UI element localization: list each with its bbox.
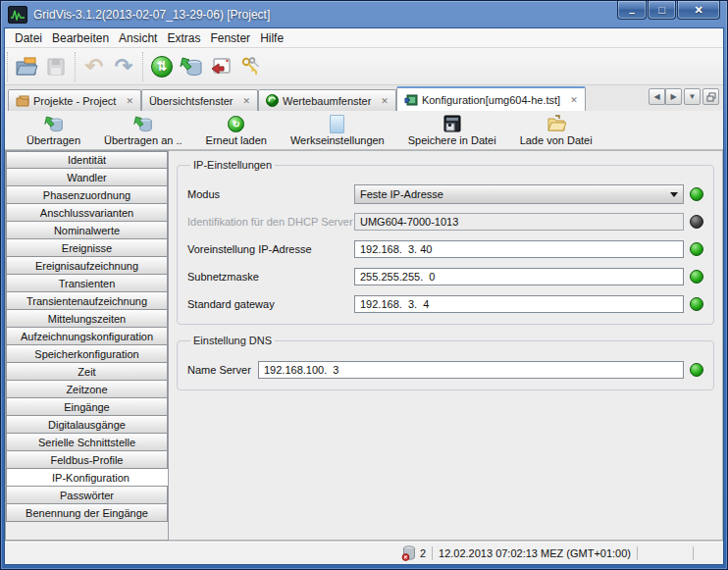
ip-address-field[interactable]: 192.168. 3. 40: [354, 240, 684, 258]
uebertragen-button[interactable]: Übertragen: [17, 113, 90, 147]
menu-fenster[interactable]: Fenster: [205, 29, 255, 47]
lade-von-datei-button[interactable]: Lade von Datei: [510, 113, 602, 147]
tab-wertebaumfenster[interactable]: Wertebaumfenster ✕: [258, 89, 396, 111]
menu-bearbeiten[interactable]: Bearbeiten: [47, 29, 114, 47]
reload-values-icon[interactable]: ⇅: [147, 53, 177, 80]
menu-extras[interactable]: Extras: [162, 29, 205, 47]
gateway-row: Standard gateway 192.168. 3. 4: [187, 294, 703, 314]
transfer-device-icon[interactable]: [177, 53, 206, 80]
dns-settings-group: Einstellung DNS Name Server 192.168.100.…: [177, 335, 714, 390]
sidebar-item[interactable]: Zeitzone: [6, 381, 168, 398]
status-led-green: [690, 270, 703, 284]
tab-konfiguration[interactable]: Konfiguration[umg604-he.tst] ✕: [396, 86, 586, 111]
field-label: Identifikation für den DHCP Server: [187, 216, 354, 228]
title-bar[interactable]: GridVis-3.1.2(2013-02-07_13-29-06) [Proj…: [4, 1, 724, 27]
transfer-icon: [44, 114, 64, 133]
projects-folder-icon: [16, 95, 29, 107]
close-button[interactable]: ✕: [677, 1, 720, 20]
sidebar-item[interactable]: Transientenaufzeichnung: [6, 292, 168, 310]
sidebar-item[interactable]: Mittelungszeiten: [6, 310, 168, 328]
modus-combobox[interactable]: Feste IP-Adresse: [354, 184, 684, 204]
sidebar-item[interactable]: Feldbus-Profile: [6, 451, 168, 469]
load-from-file-icon: [546, 114, 566, 133]
save-icon[interactable]: [41, 53, 71, 80]
sidebar-item[interactable]: Ereignisaufzeichnung: [6, 257, 168, 275]
configuration-toolbar: Übertragen Übertragen an .. ↻ Erneut lad…: [5, 111, 723, 150]
button-label: Übertragen an ..: [104, 134, 182, 146]
sidebar-item[interactable]: Nominalwerte: [6, 222, 168, 239]
dhcp-ident-row: Identifikation für den DHCP Server UMG60…: [187, 212, 703, 232]
tab-scroll-left-icon[interactable]: ◀: [649, 88, 665, 105]
tab-label: Konfiguration[umg604-he.tst]: [422, 94, 560, 106]
subnet-mask-field[interactable]: 255.255.255. 0: [354, 268, 684, 285]
subnet-mask-row: Subnetzmaske 255.255.255. 0: [187, 267, 703, 286]
sidebar-item[interactable]: Benennung der Eingänge: [6, 504, 168, 522]
open-project-icon[interactable]: [12, 53, 41, 80]
tab-close-icon[interactable]: ✕: [381, 96, 389, 106]
sidebar-item[interactable]: Wandler: [6, 169, 168, 186]
tab-uebersichtsfenster[interactable]: Übersichtsfenster ✕: [141, 89, 258, 111]
sidebar-item[interactable]: Speicherkonfiguration: [6, 345, 168, 363]
tab-close-icon[interactable]: ✕: [570, 95, 578, 105]
dhcp-ident-field: UMG604-7000-1013: [354, 213, 684, 231]
field-label: Subnetzmaske: [187, 271, 354, 283]
statusbar-empty-cell: [694, 545, 723, 561]
config-section-sidebar: Identität Wandler Phasenzuordnung Anschl…: [5, 150, 169, 541]
undo-icon[interactable]: ↶: [79, 53, 109, 80]
tab-projekte[interactable]: Projekte - Project ✕: [8, 89, 141, 111]
tab-close-icon[interactable]: ✕: [243, 96, 251, 106]
window-title: GridVis-3.1.2(2013-02-07_13-29-06) [Proj…: [33, 8, 616, 22]
status-led-green: [690, 187, 703, 201]
uebertragen-an-button[interactable]: Übertragen an ..: [94, 113, 192, 147]
main-toolbar: ↶ ↷ ⇅: [5, 48, 723, 85]
sidebar-item[interactable]: Zeit: [6, 363, 168, 381]
sidebar-item[interactable]: Serielle Schnittstelle: [6, 434, 168, 451]
status-led-green: [690, 297, 703, 311]
werkseinstellungen-button[interactable]: Werkseinstellungen: [281, 113, 394, 147]
sidebar-item[interactable]: Transienten: [6, 275, 168, 292]
speichere-in-datei-button[interactable]: Speichere in Datei: [398, 113, 506, 147]
redo-icon[interactable]: ↷: [109, 53, 138, 80]
field-label: Name Server: [187, 364, 258, 376]
database-status-cell: 2: [395, 545, 432, 561]
ip-settings-group: IP-Einstellungen Modus Feste IP-Adresse …: [177, 159, 714, 325]
configuration-icon: [404, 94, 418, 106]
button-label: Erneut laden: [206, 134, 267, 146]
tab-label: Übersichtsfenster: [149, 95, 234, 107]
maximize-document-icon[interactable]: [702, 88, 719, 105]
sidebar-item[interactable]: Eingänge: [6, 398, 168, 416]
maximize-button[interactable]: □: [648, 1, 676, 20]
menu-ansicht[interactable]: Ansicht: [114, 29, 162, 47]
close-icon: ✕: [694, 4, 702, 17]
sidebar-item[interactable]: Ereignisse: [6, 239, 168, 257]
sidebar-item[interactable]: Anschlussvarianten: [6, 204, 168, 222]
tab-close-icon[interactable]: ✕: [126, 96, 133, 106]
transfer-to-icon: [133, 114, 153, 133]
status-led-green: [690, 363, 703, 377]
value-tree-icon: [266, 94, 279, 107]
gateway-field[interactable]: 192.168. 3. 4: [354, 295, 684, 313]
tab-list-dropdown-icon[interactable]: ▼: [684, 88, 701, 105]
sidebar-item[interactable]: Identität: [6, 151, 168, 169]
application-window: GridVis-3.1.2(2013-02-07_13-29-06) [Proj…: [0, 0, 728, 570]
sidebar-item[interactable]: Digitalausgänge: [6, 416, 168, 434]
sidebar-item[interactable]: Phasenzuordnung: [6, 186, 168, 204]
sidebar-item-ip-konfiguration-selected[interactable]: IP-Konfiguration: [6, 469, 169, 487]
datetime-cell: 12.02.2013 07:02:13 MEZ (GMT+01:00): [433, 545, 637, 561]
minimize-button[interactable]: –: [617, 1, 647, 20]
erneut-laden-button[interactable]: ↻ Erneut laden: [196, 113, 277, 147]
ip-address-row: Voreinstellung IP-Adresse 192.168. 3. 40: [187, 239, 703, 259]
tab-scroll-right-icon[interactable]: ▶: [665, 88, 682, 105]
import-window-icon[interactable]: [206, 53, 235, 80]
name-server-field[interactable]: 192.168.100. 3: [258, 361, 684, 379]
keys-icon[interactable]: [235, 53, 265, 80]
menu-hilfe[interactable]: Hilfe: [255, 29, 288, 47]
sidebar-item[interactable]: Aufzeichnungskonfiguration: [6, 328, 168, 345]
button-label: Lade von Datei: [520, 134, 593, 146]
menu-datei[interactable]: Datei: [10, 29, 47, 47]
button-label: Werkseinstellungen: [290, 134, 385, 146]
sidebar-item[interactable]: Passwörter: [6, 487, 168, 504]
client-area: Datei Bearbeiten Ansicht Extras Fenster …: [4, 27, 724, 565]
status-led-green: [690, 242, 703, 256]
button-label: Übertragen: [26, 134, 80, 146]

Work to be completed:
Check each line of the data above for the word "menu". Report how many lines have it, and nothing else.

Answer to this task:
6